WellStat helps clients to build energy strategies that assume weather (and other) volatility as a permanent feature of the power management landscape. Because these possibilities have already been factored into pricing structures and operational responses, clients aren’t caught off guard by sudden spikes in demand (and/or prices). And because our approach is consultative, not transactional, we’re able to revisit those strategies as global dynamics, market conditions and client goals shift and change.
The rise of AI and data centers, the electrification of industry and competing global demands for power will accelerate and intensify energy demand.
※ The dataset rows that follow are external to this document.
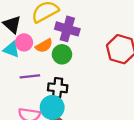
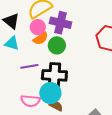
pink circle: (24, 42) -> (38, 27), moved
black cross: (58, 88) -> (54, 75), size x1.4

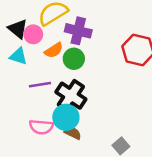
pink circle: (38, 27) -> (33, 34), moved
black cross: (54, 75) -> (71, 96), turned 30

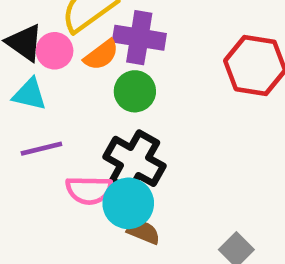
orange semicircle: (54, 50) -> (101, 55), moved
purple line: (40, 85) -> (41, 149), moved
pink semicircle: (41, 127) -> (89, 190), moved

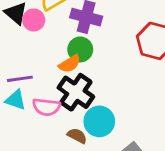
orange semicircle: (101, 55) -> (70, 64), moved
cyan triangle: (29, 94) -> (16, 100), moved
cyan circle: (128, 203) -> (99, 121), moved

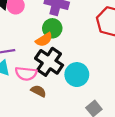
cyan circle: (99, 121) -> (77, 75), moved
brown semicircle: (77, 136) -> (38, 91), moved

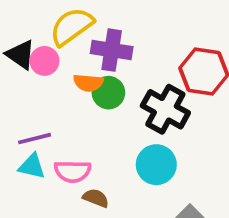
orange semicircle: (44, 40) -> (88, 83), moved, turned 42
black cross: (49, 62) -> (165, 109), moved

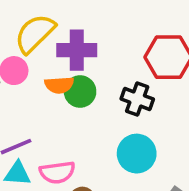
black cross: (165, 109) -> (137, 99), size x0.7

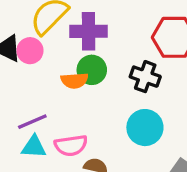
orange semicircle: (59, 85) -> (75, 81), moved

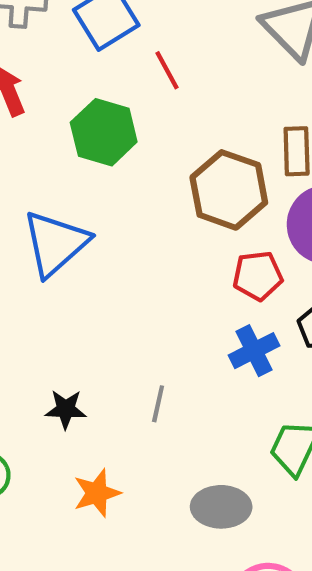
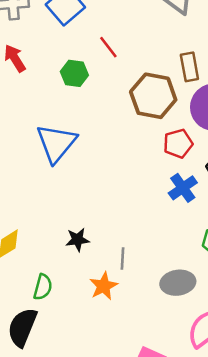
red line: (167, 70) -> (108, 47), moved
green hexagon: (104, 132) -> (74, 73), size x0.7
gray line: (158, 404) -> (123, 258), moved

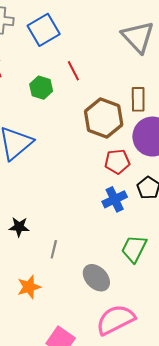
gray ellipse: (178, 283) -> (96, 278), turned 44
orange star: (104, 286) -> (29, 287), moved

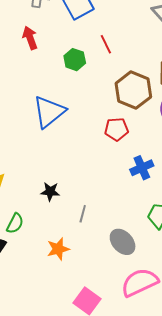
red pentagon: (117, 162) -> (116, 129), moved

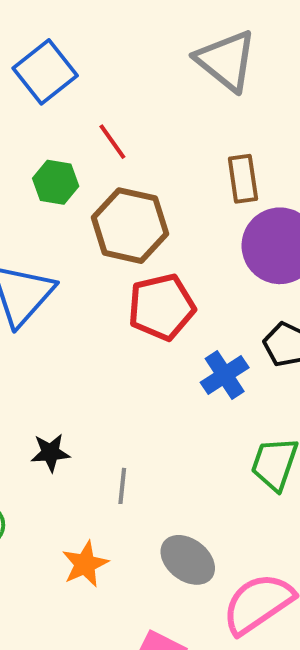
brown hexagon: (133, 90) -> (130, 226), moved
red pentagon: (116, 129) -> (161, 307), size x1.4
gray ellipse: (123, 242) -> (188, 560), moved

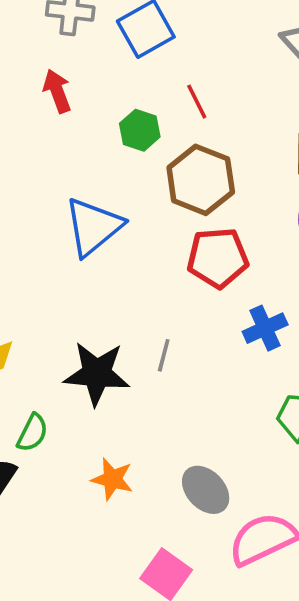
black star: (50, 453) -> (97, 373), size x1.8
gray line: (122, 486) -> (164, 355), moved
orange star: (85, 564) -> (112, 479), turned 30

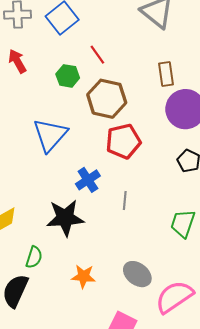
blue cross: (265, 328) -> (88, 180), moved
gray line: (164, 355) -> (125, 201), moved

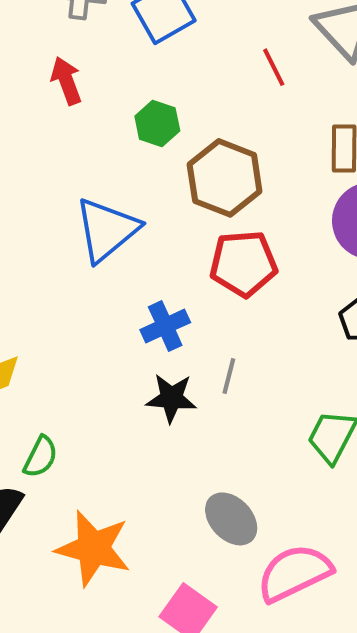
red line: (97, 55) -> (274, 67), moved
black star: (65, 218) -> (171, 398), moved, size x0.7
orange star: (83, 276) -> (93, 548), moved, size x1.6

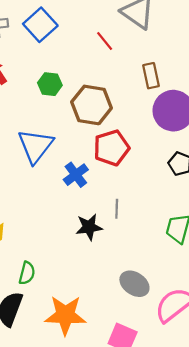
blue cross: (165, 326) -> (76, 175), moved

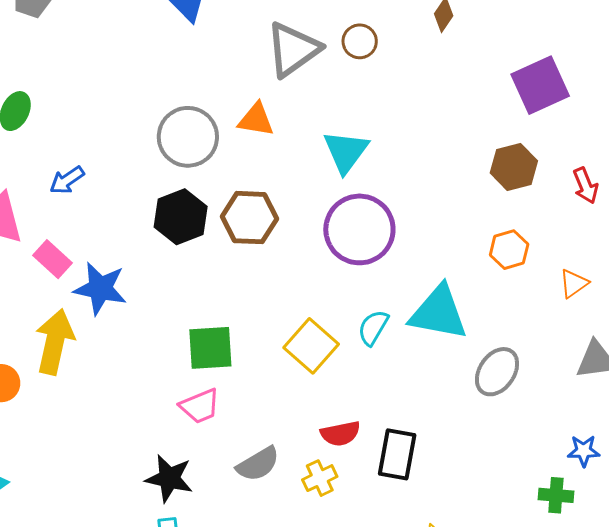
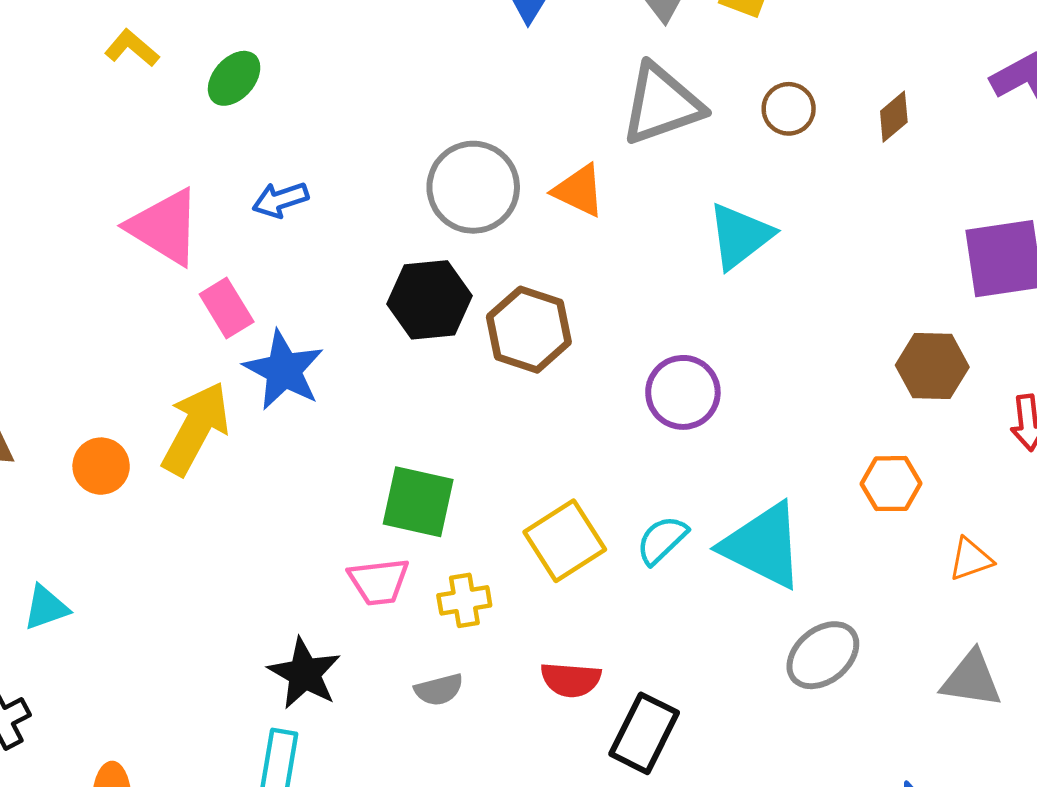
brown circle: (360, 41) -> (789, 109), moved
cyan triangle: (346, 152) -> (740, 236), moved
purple circle: (359, 229) -> (683, 392), size x0.7
gray semicircle: (258, 464) -> (439, 690), size x0.7
yellow cross: (320, 478) -> (464, 600), moved

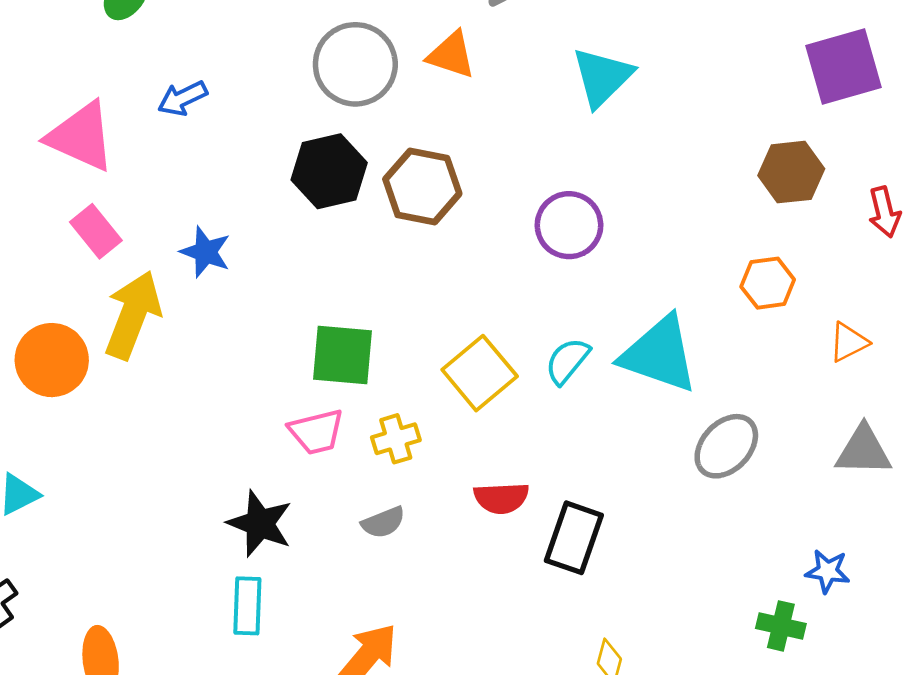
pink rectangle: (227, 308) -> (96, 231), moved
blue star: (284, 370) -> (206, 252), size x0.7
orange circle: (101, 466) -> (52, 360), size x1.4

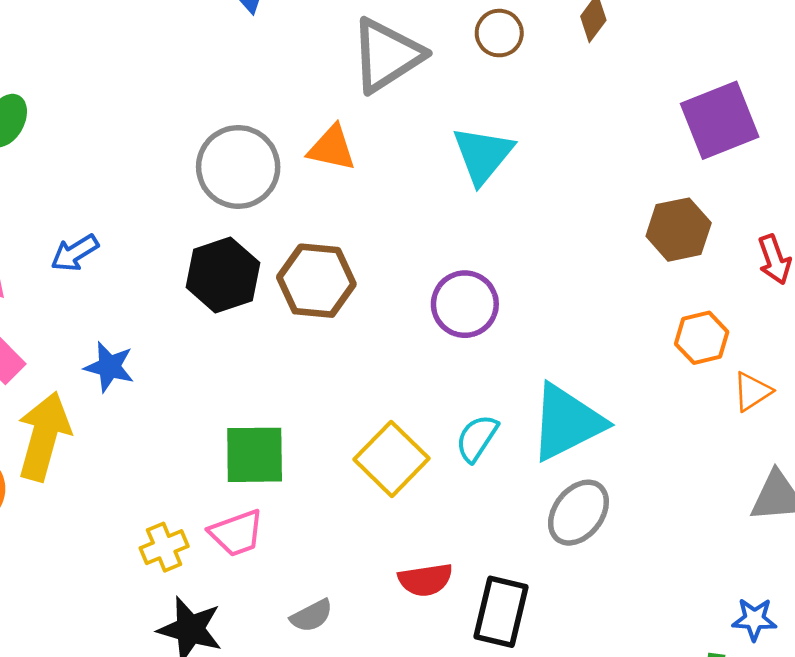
blue arrow: (182, 98) -> (75, 253), moved
orange hexagon: (768, 283) -> (702, 338), moved
cyan triangle: (659, 354) -> (567, 422), turned -40
yellow cross: (396, 439) -> (164, 547), moved
gray ellipse: (726, 446) -> (578, 513), moved

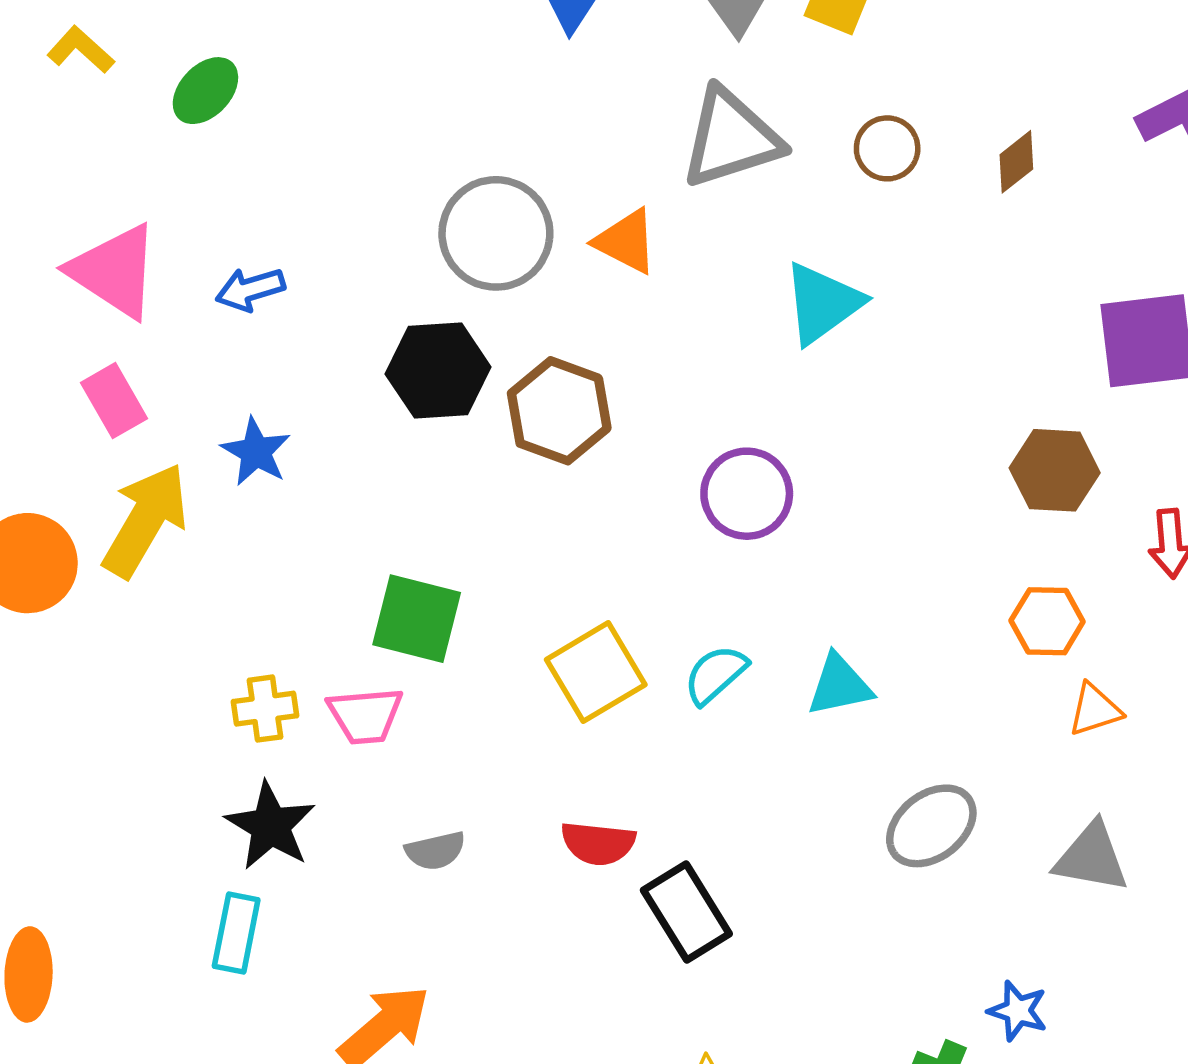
cyan triangle: (567, 422) -> (840, 685), size x0.6
gray ellipse: (578, 513) -> (931, 826), moved
black rectangle: (501, 612) -> (686, 912), turned -60

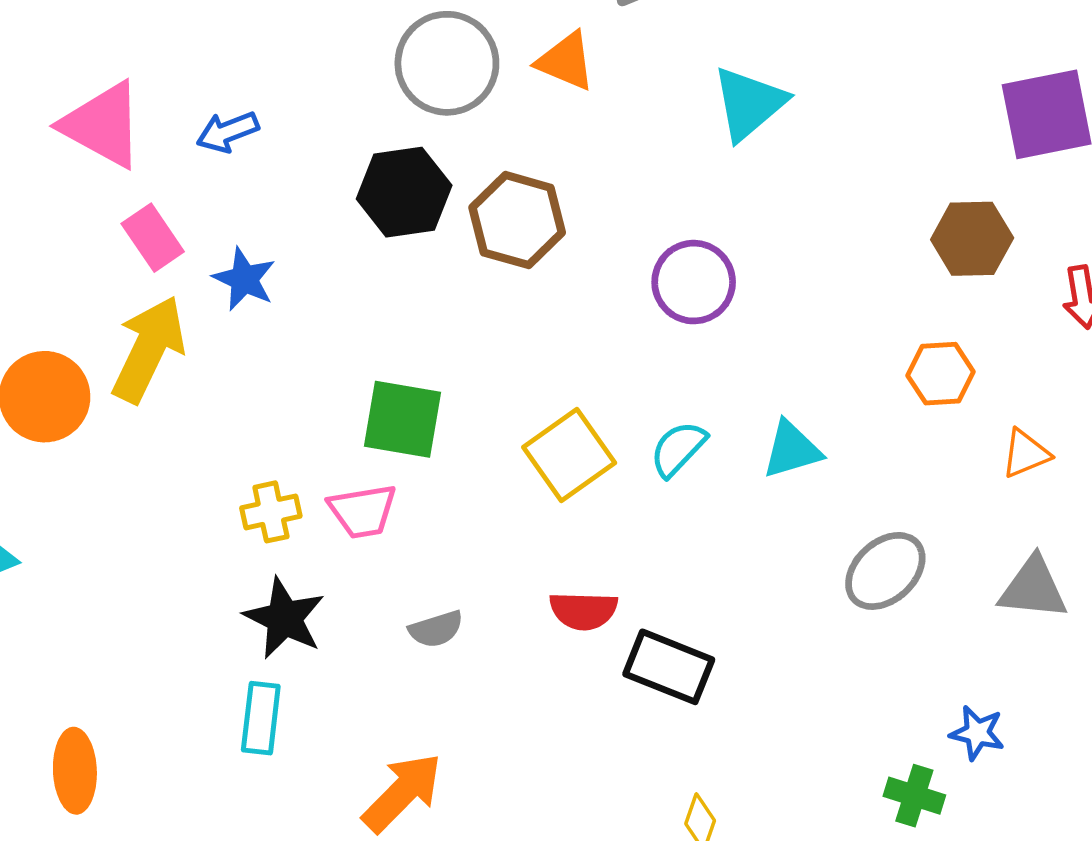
pink rectangle: (114, 401) -> (153, 238), moved
orange hexagon: (1047, 621) -> (941, 374), moved
black rectangle: (686, 912) -> (669, 667), turned -32

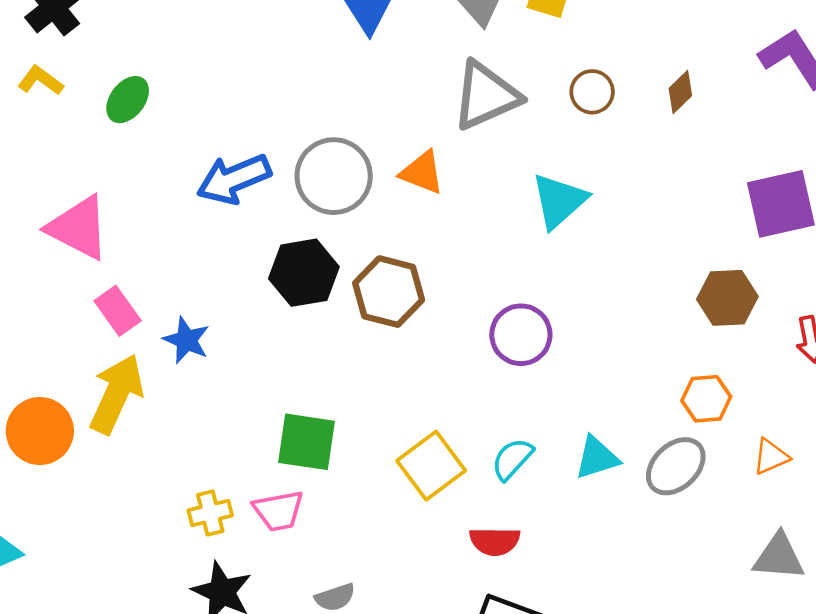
blue arrow: (228, 132) -> (234, 179), moved, size x1.6
gray ellipse: (885, 571) -> (676, 466), moved
red semicircle: (583, 611) -> (495, 541), moved

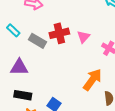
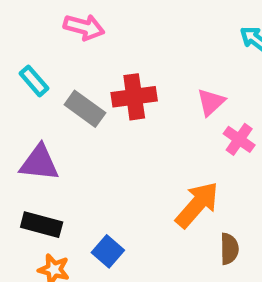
pink triangle: (83, 37) -> (211, 102), moved

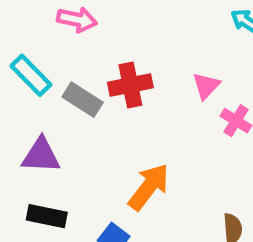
cyan rectangle: (34, 81) -> (31, 75), size x1.4
orange arrow: (197, 205) -> (149, 187), moved

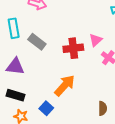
cyan rectangle: (31, 75) -> (14, 28), turned 30
red cross: (130, 85) -> (73, 48), moved

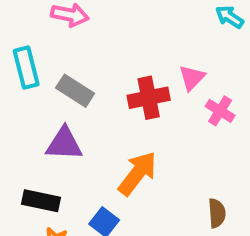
purple triangle: (15, 66) -> (64, 144), moved

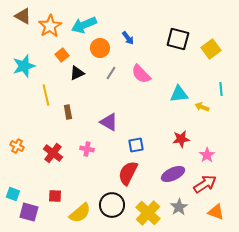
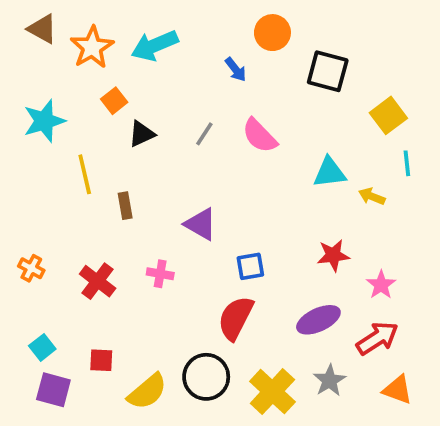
orange circle: (100, 48) -> (272, 33), moved
yellow square: (211, 49) -> (388, 115), moved
cyan square: (13, 194) -> (42, 347), moved, turned 32

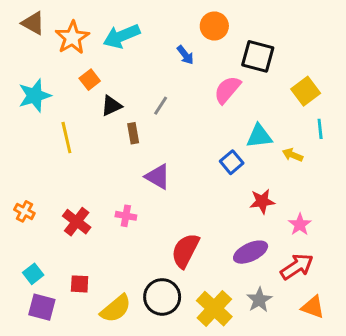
pink semicircle: (260, 136) -> (227, 90), moved, turned 84
brown rectangle: (125, 206) -> (133, 133), moved
blue square: (250, 266) -> (232, 162), moved, turned -30

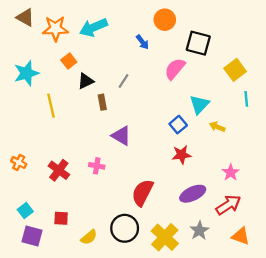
orange star: (72, 38) -> (55, 29), turned 30
cyan triangle: (259, 136) -> (199, 104), turned -40
yellow arrow: (293, 155) -> (217, 127), moved
red star: (262, 201) -> (182, 155), moved
yellow semicircle: (116, 309) -> (89, 237), size x0.7

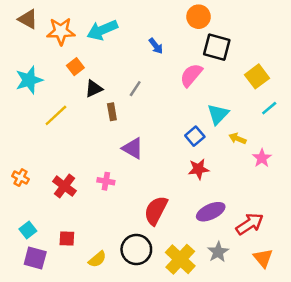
orange circle: (165, 20) -> (199, 17), moved
cyan line: (246, 99) -> (269, 108), turned 56
yellow line: (51, 106) -> (56, 115), turned 60
pink star: (231, 173) -> (262, 158), moved
orange triangle: (241, 236) -> (263, 258), turned 30

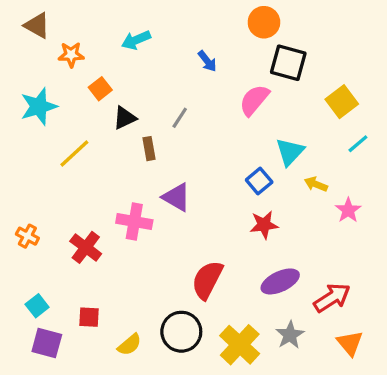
cyan arrow: (102, 30) -> (136, 40), size x0.7
orange star: (61, 31) -> (71, 55), moved, size x0.7
pink cross: (106, 181) -> (134, 222), moved, size x1.5

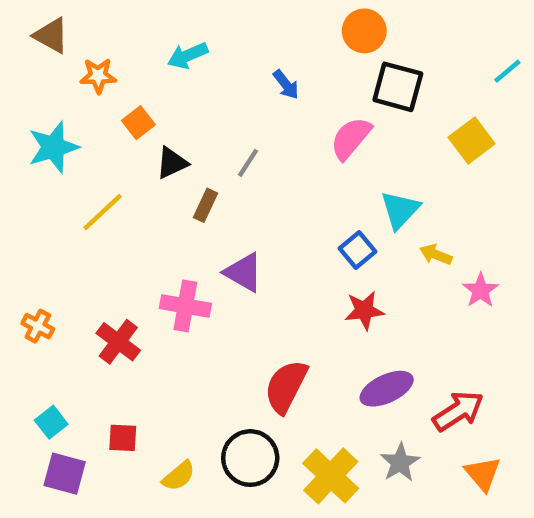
cyan line: (358, 144) -> (507, 71), moved
brown rectangle: (149, 149) -> (205, 205), turned 35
But here’s the good news: You don’t need to be able to predict the future to prepare for it.
With the right energy management partner - one who understands the market, the risk spectrum, your business needs and operating environment(s) - you can gain and maintain control over your energy obligations, even in the most unpredictable of environments.
That’s exactly what WellStat does.
"The cheapest kilowatt is the one youdon’t use. Energy savings don’t just come from chasing lower supply prices - they come from smarter operational decisions and usage reduction.” - Seth Zuskin, WellStat
About the author
Seth Zuskin is an energy strategy leader at WellStat. He works with organizations to build resilient, risk-aware energy strategies that combine advanced procurement techniques with smart operational efficiency - tailored to each clients’ unique goals and usage patterns.